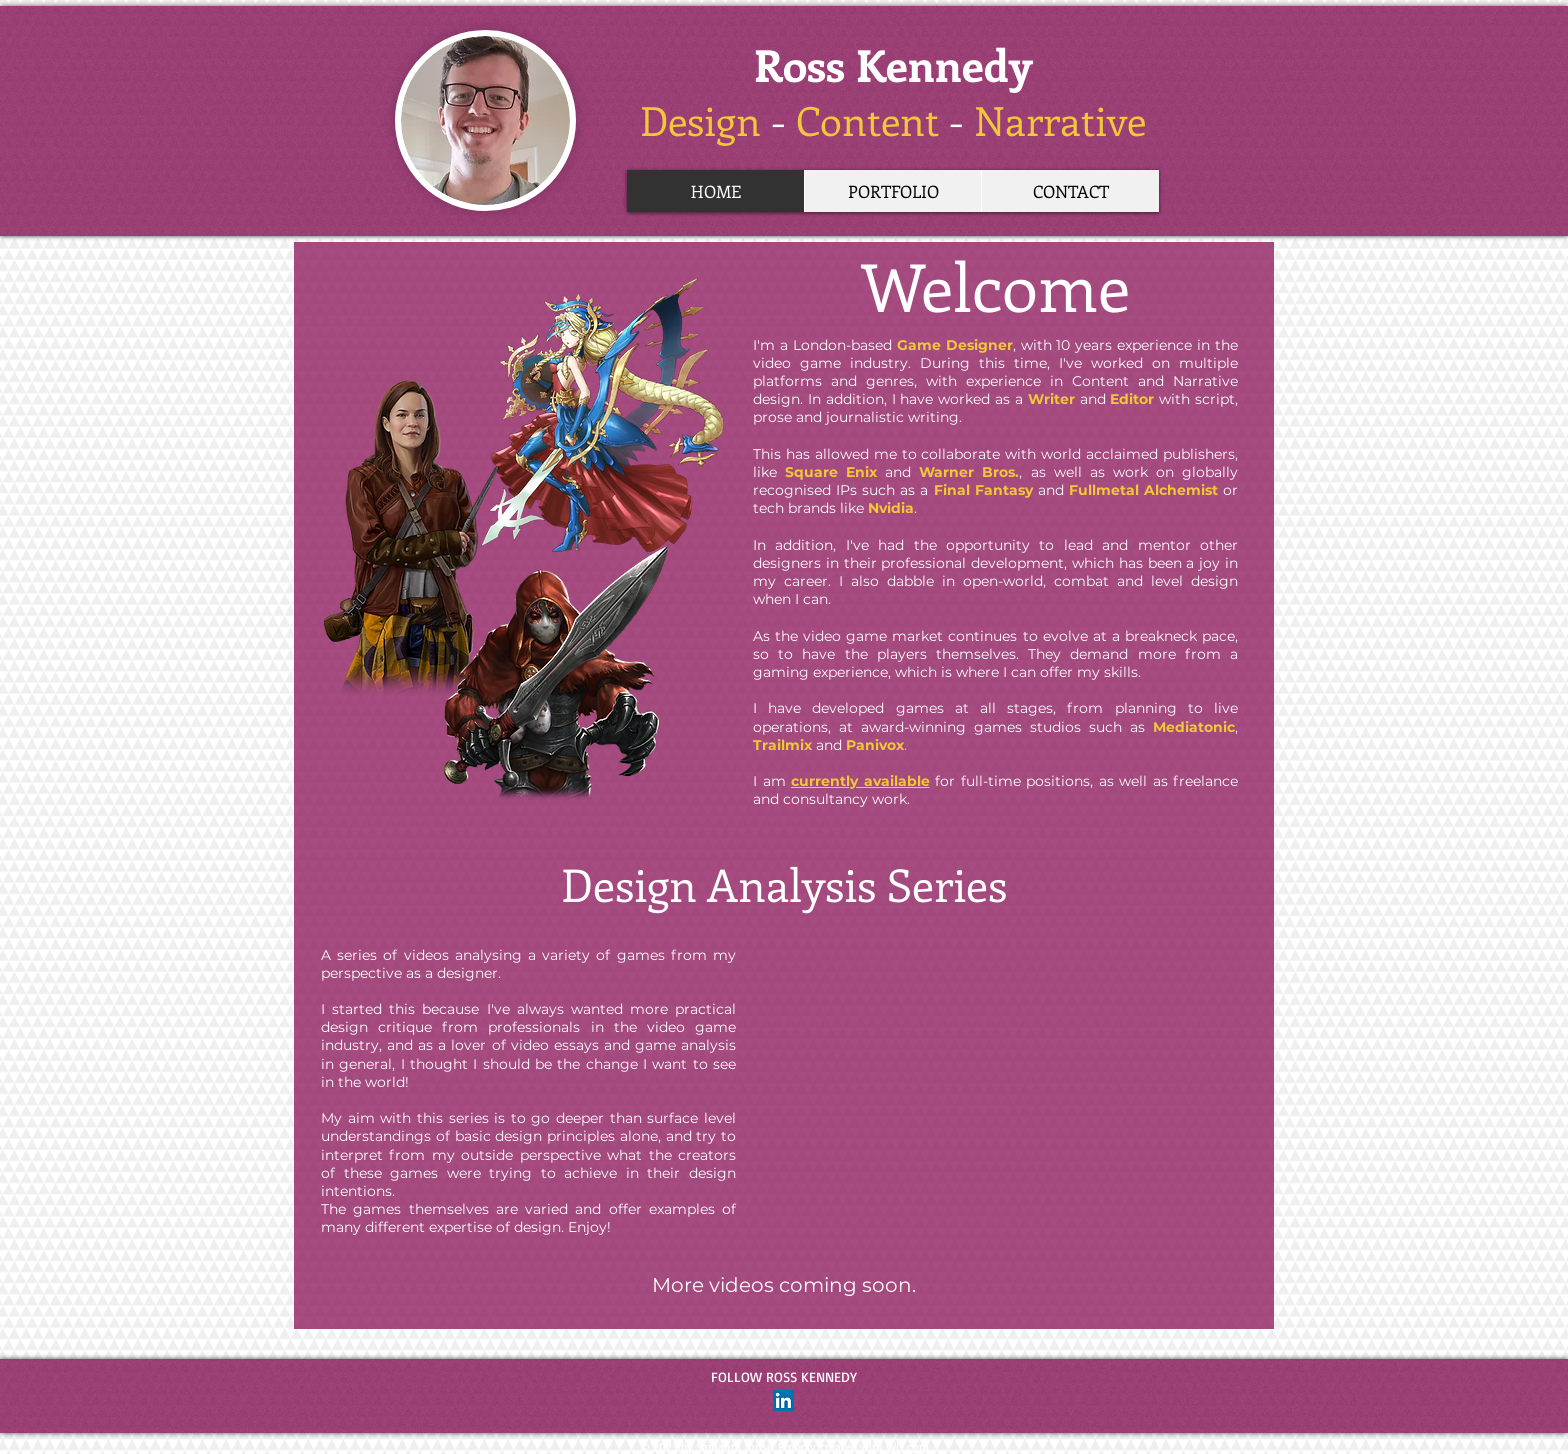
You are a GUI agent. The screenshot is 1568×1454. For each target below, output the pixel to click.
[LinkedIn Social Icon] (783, 1400)
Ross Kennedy (893, 64)
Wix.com (907, 1446)
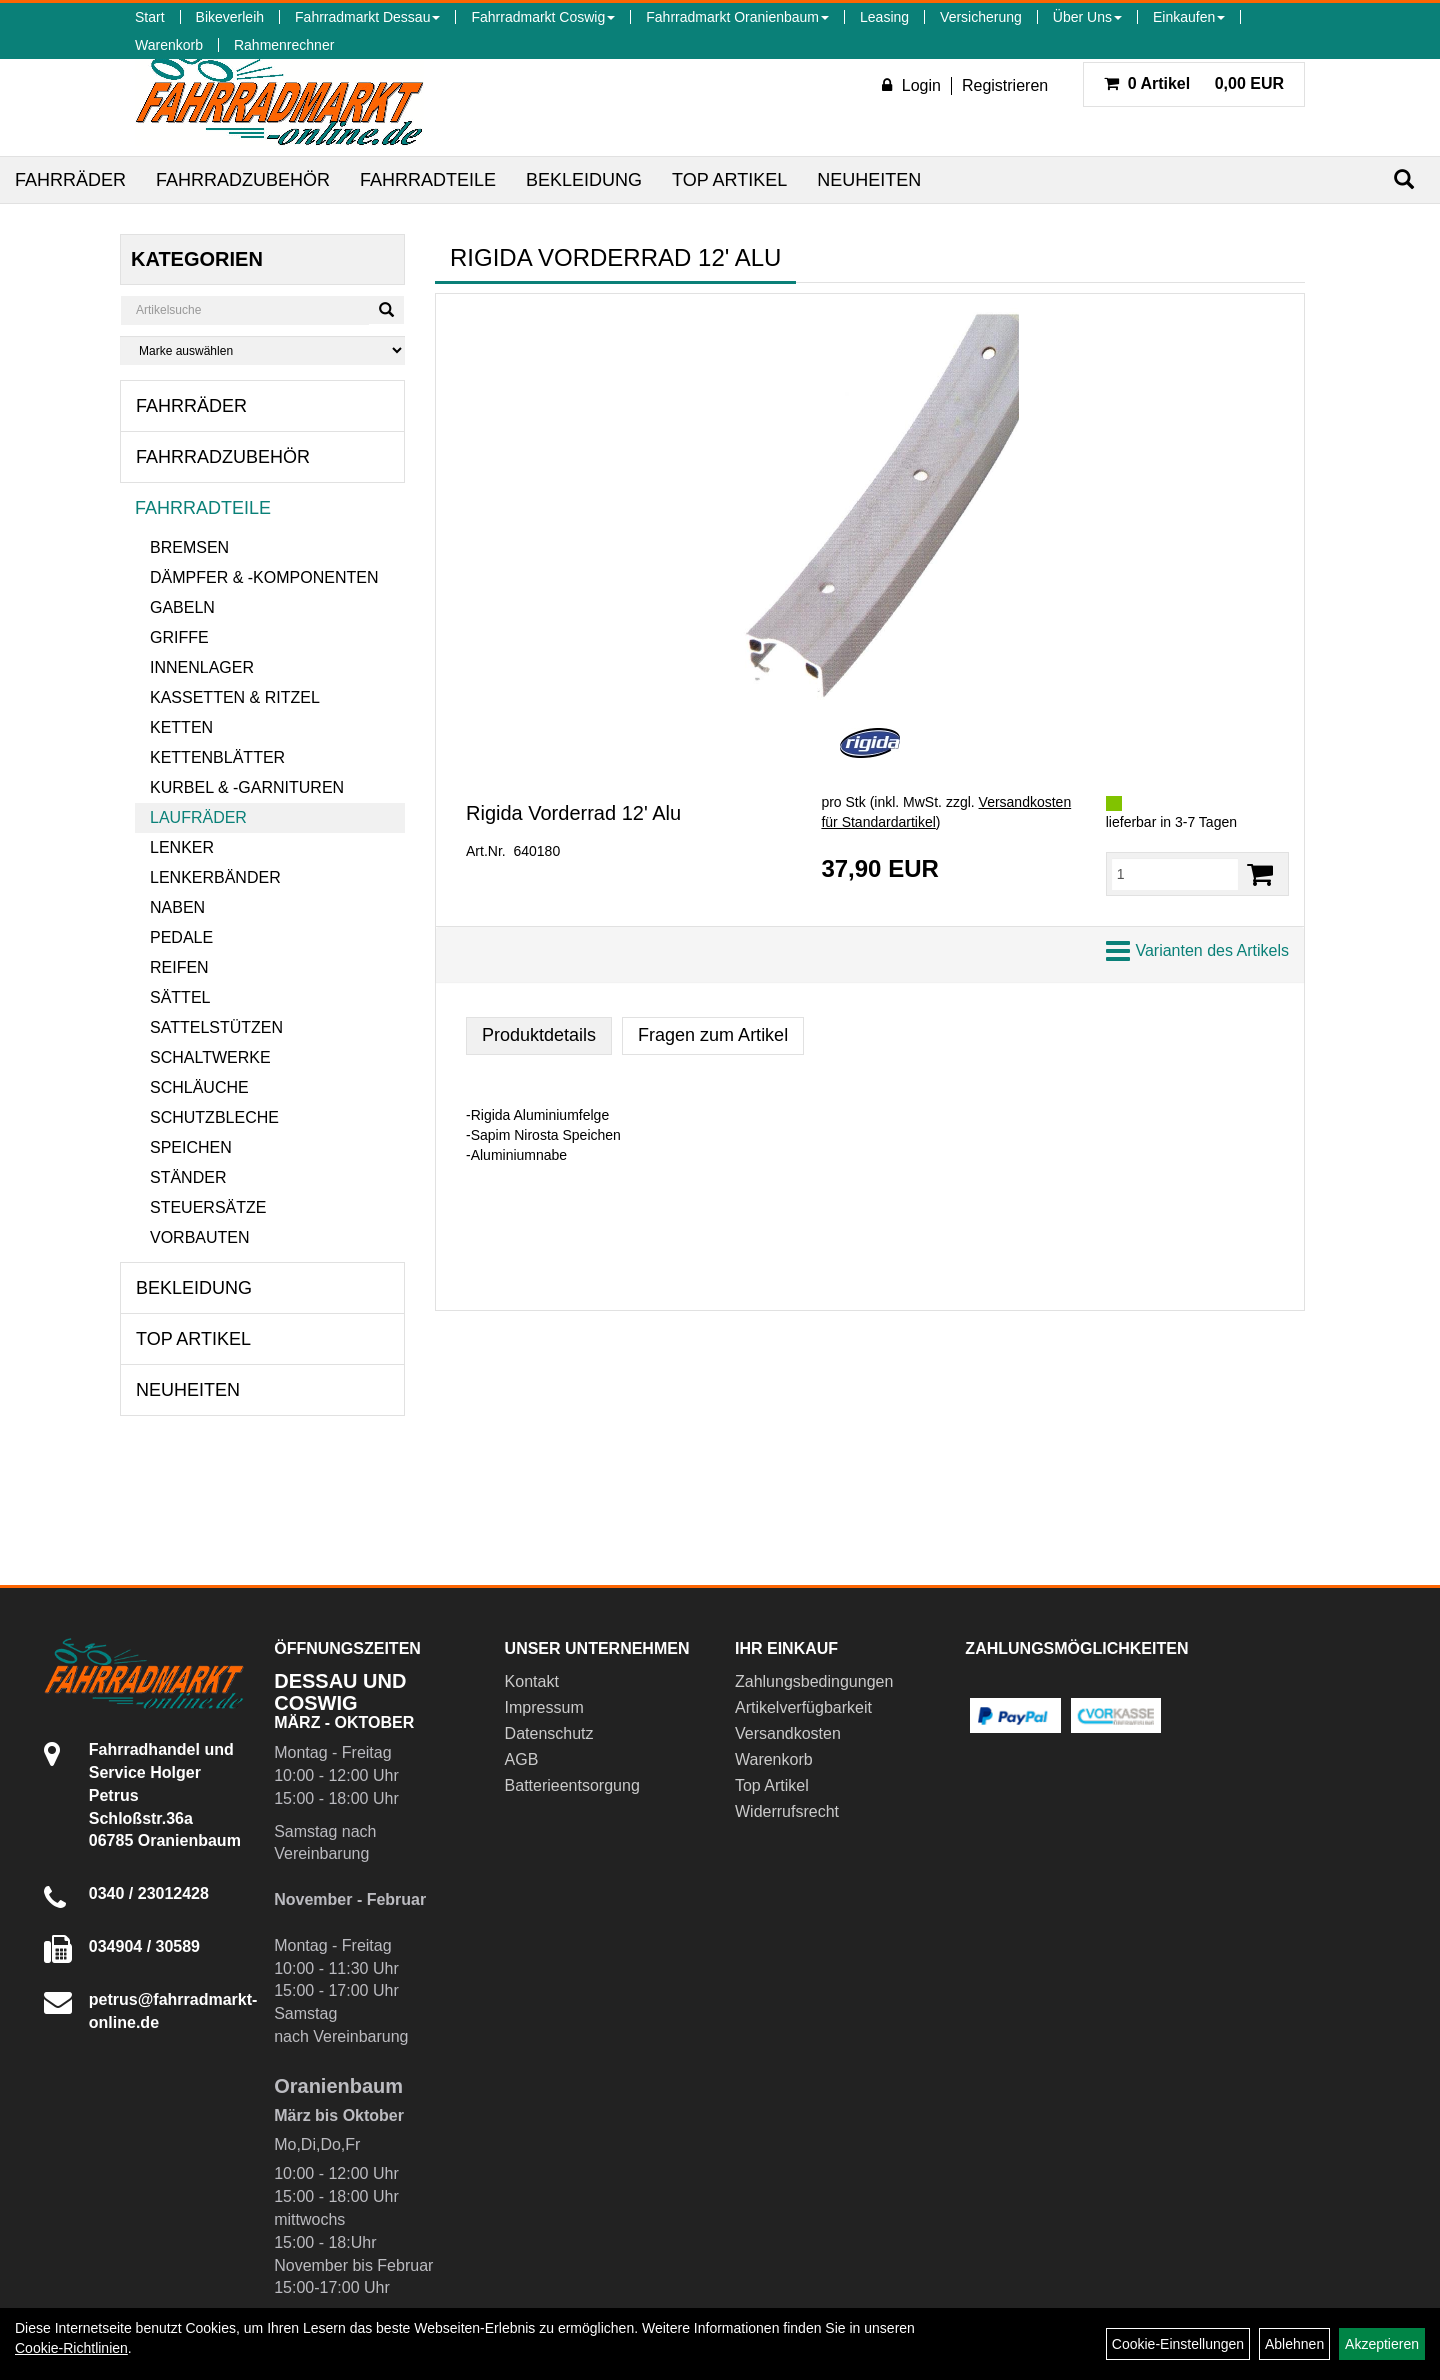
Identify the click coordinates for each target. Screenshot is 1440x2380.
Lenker (182, 847)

****

_Problem to solve:_ When you transcribe the entries above, keep every word exact and leave out the pictures.

_Exercise response:_
You are a GUI agent. The screenshot is 1568×1454. For each target below, output the pixel to click.
[LinkedIn Social Icon] (783, 1400)
Ross Kennedy (893, 64)
Wix.com (907, 1446)
Identify the click coordinates for each target. Screenshot is 1440x2380.
Lenker (182, 847)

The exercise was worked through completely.